Although the privately entered work bore old Colnaghi labels to the verso, auctioneer Guy Schooling was certain the highly decorative drawing had never before been offered at public auction. Condition was good, having been kept hidden away from daylight to prevent fading. The only downside was the rather unsympathetic mount but this was something easily remedied.
Surprisingly for a work by Orpen – whose Portrait of Gardenia St George remains the most expensive Irish picture ever sold at auction after it took £1.2m at Sotheby’s on May 18 2001 – The Furniture Painter attracted virtually no Irish interest. No problem for the vendor though – UK interest was strong enough to require five telephone lines.
Mr Schooling’s estimate of £5000-8000 was a blatant “come and get me” figure but even privately he was hoping for no more than about £18,000.
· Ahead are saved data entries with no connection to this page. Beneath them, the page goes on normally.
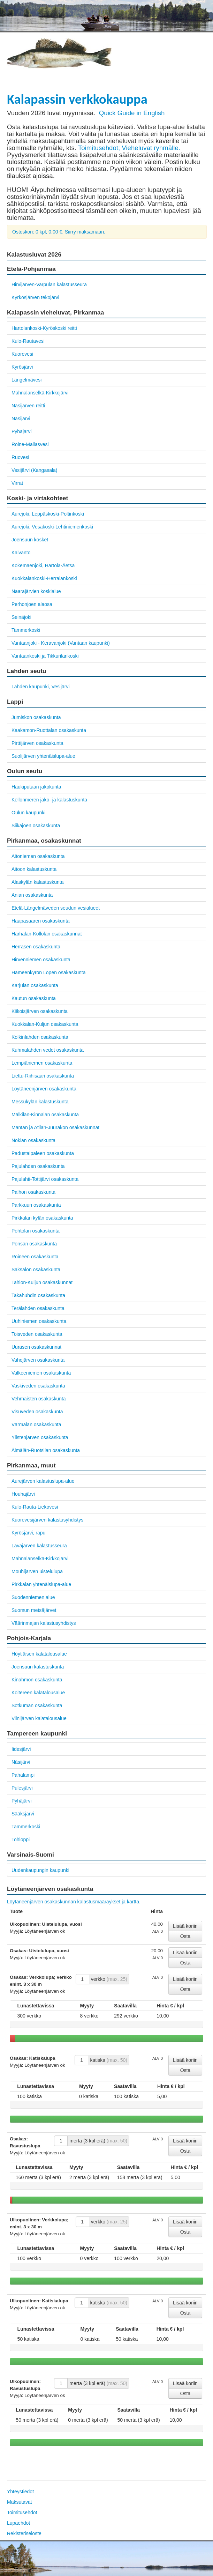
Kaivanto (21, 552)
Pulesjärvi (22, 1788)
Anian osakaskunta (32, 895)
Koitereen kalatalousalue (38, 1692)
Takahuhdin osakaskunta (38, 1295)
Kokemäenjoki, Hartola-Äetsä (43, 565)
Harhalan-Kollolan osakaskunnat (47, 934)
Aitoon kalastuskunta (34, 869)
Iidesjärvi (21, 1749)
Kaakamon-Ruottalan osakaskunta (49, 730)
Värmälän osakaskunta (36, 1424)
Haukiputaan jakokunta (36, 787)
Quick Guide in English (132, 113)
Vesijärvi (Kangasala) (35, 470)
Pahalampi (23, 1775)
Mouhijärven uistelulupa (37, 1571)
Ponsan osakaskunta (34, 1243)
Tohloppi (21, 1839)
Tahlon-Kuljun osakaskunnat (42, 1282)
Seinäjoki (21, 617)
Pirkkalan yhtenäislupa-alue (41, 1584)
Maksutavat (19, 2502)
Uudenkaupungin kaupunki (40, 1870)
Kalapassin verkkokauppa (77, 99)
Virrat (17, 483)
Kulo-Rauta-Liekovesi (35, 1507)
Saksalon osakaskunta (36, 1269)
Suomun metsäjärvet (34, 1610)
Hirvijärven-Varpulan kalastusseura (49, 284)
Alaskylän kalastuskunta (37, 882)
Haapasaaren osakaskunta (41, 921)
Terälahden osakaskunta (38, 1308)
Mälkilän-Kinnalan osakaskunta (45, 1114)
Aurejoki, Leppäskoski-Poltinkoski (48, 514)
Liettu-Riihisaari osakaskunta (43, 1076)
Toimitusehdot (22, 2512)
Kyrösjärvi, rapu (28, 1532)
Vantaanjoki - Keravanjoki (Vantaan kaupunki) (61, 643)
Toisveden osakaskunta (37, 1334)
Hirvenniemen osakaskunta (41, 959)
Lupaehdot (18, 2523)
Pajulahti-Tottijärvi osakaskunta (45, 1179)
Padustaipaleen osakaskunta (43, 1153)
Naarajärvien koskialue (36, 591)
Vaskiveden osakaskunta (38, 1386)
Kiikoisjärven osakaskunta (40, 1011)
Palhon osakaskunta (33, 1192)
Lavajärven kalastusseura (39, 1545)
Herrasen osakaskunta (36, 946)
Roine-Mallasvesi (30, 444)
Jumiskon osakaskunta (36, 717)
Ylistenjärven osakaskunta (40, 1437)
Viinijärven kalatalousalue (39, 1718)
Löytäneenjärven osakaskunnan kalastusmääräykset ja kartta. (73, 1901)
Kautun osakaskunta (34, 998)
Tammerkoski (26, 630)
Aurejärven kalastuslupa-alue (43, 1481)
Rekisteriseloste (24, 2533)
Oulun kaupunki (28, 812)
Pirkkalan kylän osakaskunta (42, 1218)
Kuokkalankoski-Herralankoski (44, 578)
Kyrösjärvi (22, 367)
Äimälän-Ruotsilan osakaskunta (46, 1450)
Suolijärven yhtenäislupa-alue (43, 756)
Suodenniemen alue (33, 1597)
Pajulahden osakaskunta (38, 1166)
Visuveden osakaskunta (37, 1411)
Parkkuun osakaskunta (36, 1205)
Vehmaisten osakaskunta (39, 1398)
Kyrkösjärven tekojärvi (35, 297)
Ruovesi (20, 457)
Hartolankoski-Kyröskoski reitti (44, 328)
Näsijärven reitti (28, 405)
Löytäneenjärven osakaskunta (44, 1088)
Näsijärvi (21, 418)
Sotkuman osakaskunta (37, 1705)
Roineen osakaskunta (35, 1256)
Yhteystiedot (20, 2491)
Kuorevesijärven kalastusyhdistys (47, 1520)
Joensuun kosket (30, 539)
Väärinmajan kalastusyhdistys (44, 1623)
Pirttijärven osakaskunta (37, 743)
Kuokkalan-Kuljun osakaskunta (45, 1024)
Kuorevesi (22, 354)
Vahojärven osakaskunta (38, 1360)
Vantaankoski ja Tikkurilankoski (45, 656)
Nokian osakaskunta (33, 1140)
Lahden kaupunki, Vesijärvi (41, 686)
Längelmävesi (26, 380)
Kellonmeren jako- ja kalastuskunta (49, 799)
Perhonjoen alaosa (32, 604)
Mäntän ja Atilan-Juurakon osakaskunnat (55, 1127)
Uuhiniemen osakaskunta (39, 1321)
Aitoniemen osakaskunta (38, 856)
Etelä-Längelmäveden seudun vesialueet (56, 908)
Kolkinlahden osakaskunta (40, 1037)
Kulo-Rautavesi (28, 341)
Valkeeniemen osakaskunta (41, 1373)
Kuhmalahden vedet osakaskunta (48, 1050)
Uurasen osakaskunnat (36, 1347)
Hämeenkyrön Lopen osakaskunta (48, 972)
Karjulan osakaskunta (35, 985)
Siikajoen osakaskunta (36, 825)
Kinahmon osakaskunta (37, 1679)
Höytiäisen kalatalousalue (39, 1654)
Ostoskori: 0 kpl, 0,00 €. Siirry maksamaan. (58, 232)
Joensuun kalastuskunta (38, 1667)
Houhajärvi (23, 1494)
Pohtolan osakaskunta (36, 1231)
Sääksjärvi (23, 1813)
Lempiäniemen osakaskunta (42, 1063)
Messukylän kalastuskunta (40, 1101)
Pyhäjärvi (22, 431)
As it was, the Fine Art Society had to go to £47,000 for what the Society’s Andrew McIntosh Patrick described as “the most ambitious Orpen drawing he had ever seen” and “a wonderful thing no matter who it was by”.
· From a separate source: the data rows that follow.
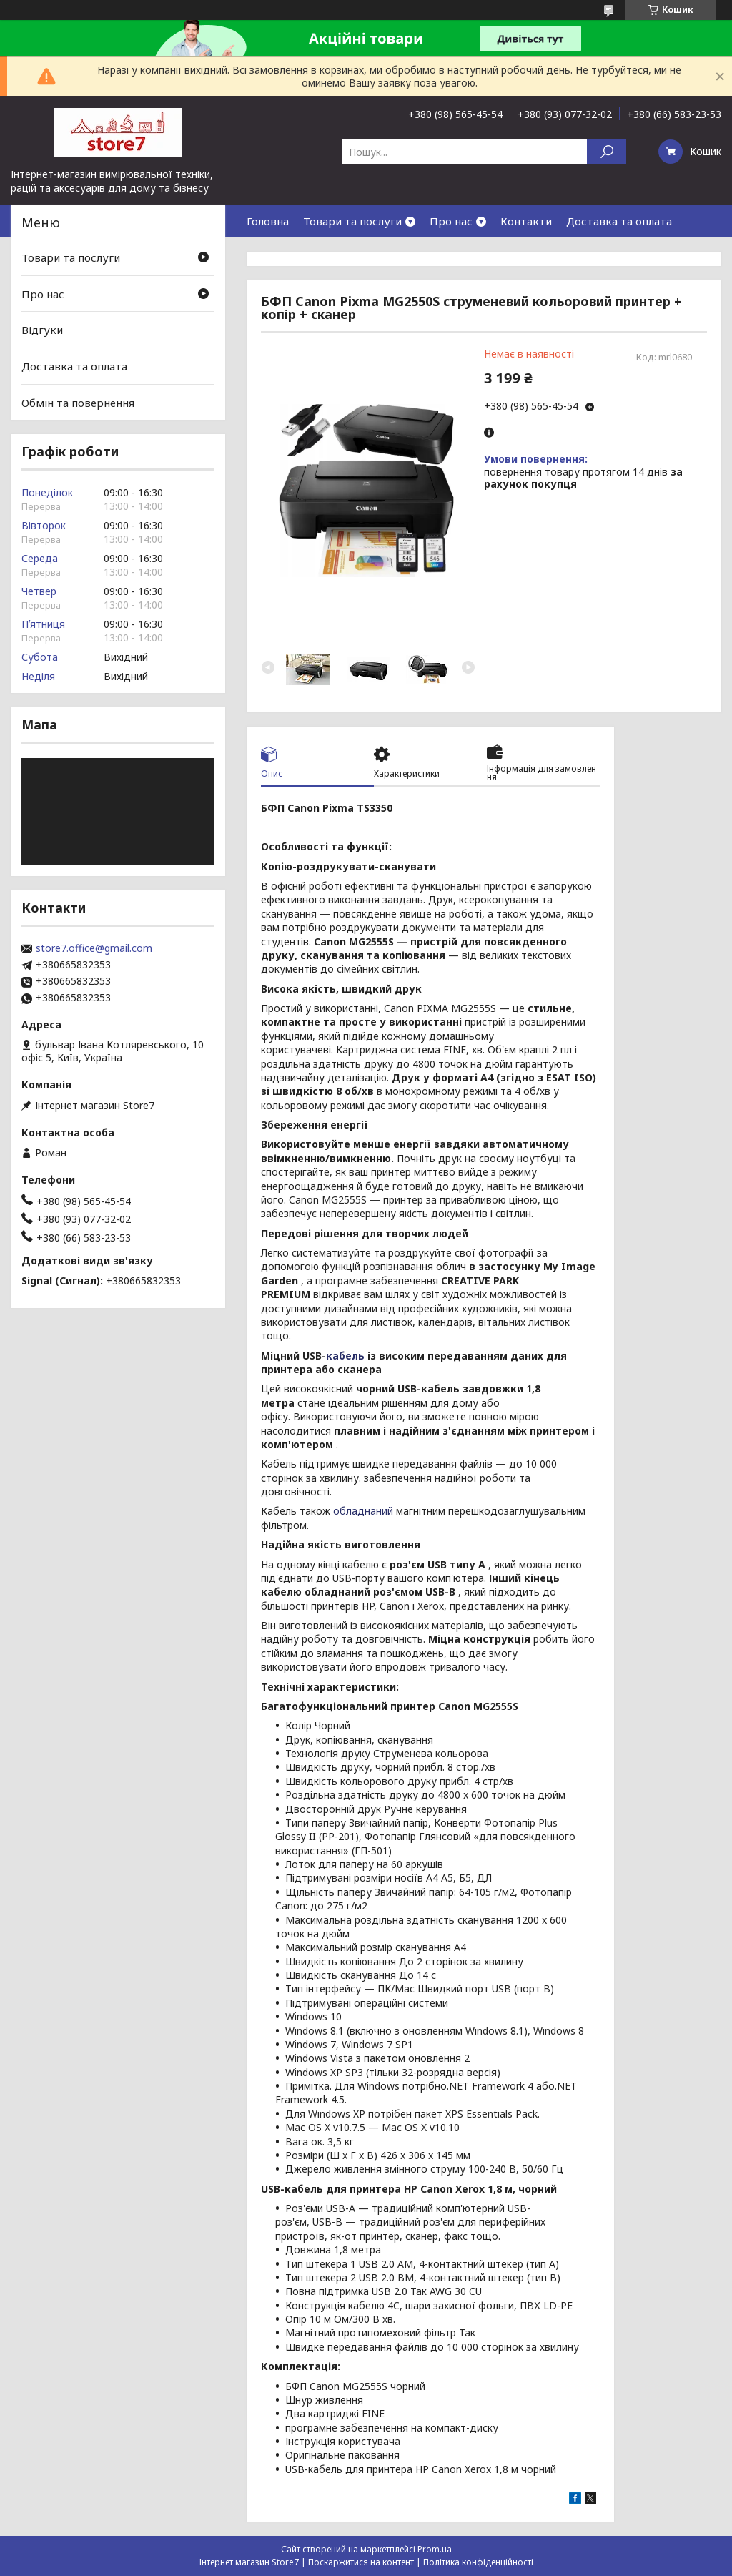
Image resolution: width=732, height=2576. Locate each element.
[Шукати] (606, 151)
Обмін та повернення (77, 402)
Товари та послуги (352, 221)
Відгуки (42, 330)
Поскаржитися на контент (361, 2562)
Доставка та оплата (619, 221)
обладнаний (363, 1511)
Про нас (451, 221)
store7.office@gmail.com (94, 948)
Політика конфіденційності (478, 2562)
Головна (268, 221)
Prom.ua (434, 2549)
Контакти (526, 221)
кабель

The vendor’s wife was less enamoured of Orpen’s craftsmanship and remarked with shock to Guy Schooling when learning of the drawing’s success: “What? Surely not that rather garish young man?”
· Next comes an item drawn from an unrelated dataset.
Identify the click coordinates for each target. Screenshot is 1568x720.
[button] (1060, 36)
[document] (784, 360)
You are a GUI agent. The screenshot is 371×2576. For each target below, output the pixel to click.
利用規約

Orpen’s name is well known, but Joseph Mallord William Turner (1775-1851) is more famous. Works by the great man rarely appear at auction, let alone at sales outside London, but Sworders could offer one, albeit probably executed when Turner was still a teenager.
The 14 by 9in (36 x 24cm) pencil and grey wash drawing No.8 view near Reichenbach after J.R.Cozens may have been a derivative work, but bearing in mind Turner’s later journeys through the Alps it was an extraordinarily prescient one. Furthermore it was well executed and it good condition. The estimate of £1000-2000 must, again, have been a “here to sell” signal. Specialist bidders responded and it was eventually knocked down to the London trade at £11,000.
From the same source as the Turner came James McIntosh Patrick’s Castle Campbell... A Highland Castle with two mounted horsemen. Rather intriguingly, back in 1938 the work was sold by the Fine Art Society so it seemed fitting for the artist’s son Andrew, acting in his capacity as a director of the Fine Art Society, to buy it back when it appeared at the Essex rooms.
McIntosh Patrick began life as an etcher and engraver and this was one of his earliest oils. Signed and dated ’38, the 12 by 16in (30 x 40cm) oil on canvas was a bit loose on its stretcher which meant the canvas had a slight fold in it.
The picture was also deemed a bit too ‘green’ by some and the subject matter a bit too unexciting.
But for the Fine Art Society and Andrew McIntosh Patrick, the family connection was too much to pass up and against hopes of £2000-4000, it took £5000.